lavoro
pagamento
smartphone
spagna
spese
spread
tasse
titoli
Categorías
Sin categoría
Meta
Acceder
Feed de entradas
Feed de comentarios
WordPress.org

* * *

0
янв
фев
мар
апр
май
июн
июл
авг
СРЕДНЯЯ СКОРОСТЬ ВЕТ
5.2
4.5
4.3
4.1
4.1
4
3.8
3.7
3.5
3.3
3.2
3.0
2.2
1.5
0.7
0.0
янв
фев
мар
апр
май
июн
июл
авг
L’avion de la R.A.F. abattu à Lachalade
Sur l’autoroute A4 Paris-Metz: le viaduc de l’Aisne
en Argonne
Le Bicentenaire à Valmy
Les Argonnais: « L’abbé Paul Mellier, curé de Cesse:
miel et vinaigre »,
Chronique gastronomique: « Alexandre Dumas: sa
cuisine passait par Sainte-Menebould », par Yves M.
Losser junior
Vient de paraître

...

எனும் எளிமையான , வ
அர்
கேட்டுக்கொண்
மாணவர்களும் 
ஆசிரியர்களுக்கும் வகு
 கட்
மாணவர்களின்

- _EXERCISE_: One stretch of the lines above is wanted, from the line that contains "СРЕДНЯЯ СКОРОСТЬ ВЕТ" through the line that contains "Vient de paraître". Output it exactly.

- _SOLUTION FOR THIS EXERCISE_:
СРЕДНЯЯ СКОРОСТЬ ВЕТ
5.2
4.5
4.3
4.1
4.1
4
3.8
3.7
3.5
3.3
3.2
3.0
2.2
1.5
0.7
0.0
янв
фев
мар
апр
май
июн
июл
авг
L’avion de la R.A.F. abattu à Lachalade
Sur l’autoroute A4 Paris-Metz: le viaduc de l’Aisne
en Argonne
Le Bicentenaire à Valmy
Les Argonnais: « L’abbé Paul Mellier, curé de Cesse:
miel et vinaigre »,
Chronique gastronomique: « Alexandre Dumas: sa
cuisine passait par Sainte-Menebould », par Yves M.
Losser junior
Vient de paraître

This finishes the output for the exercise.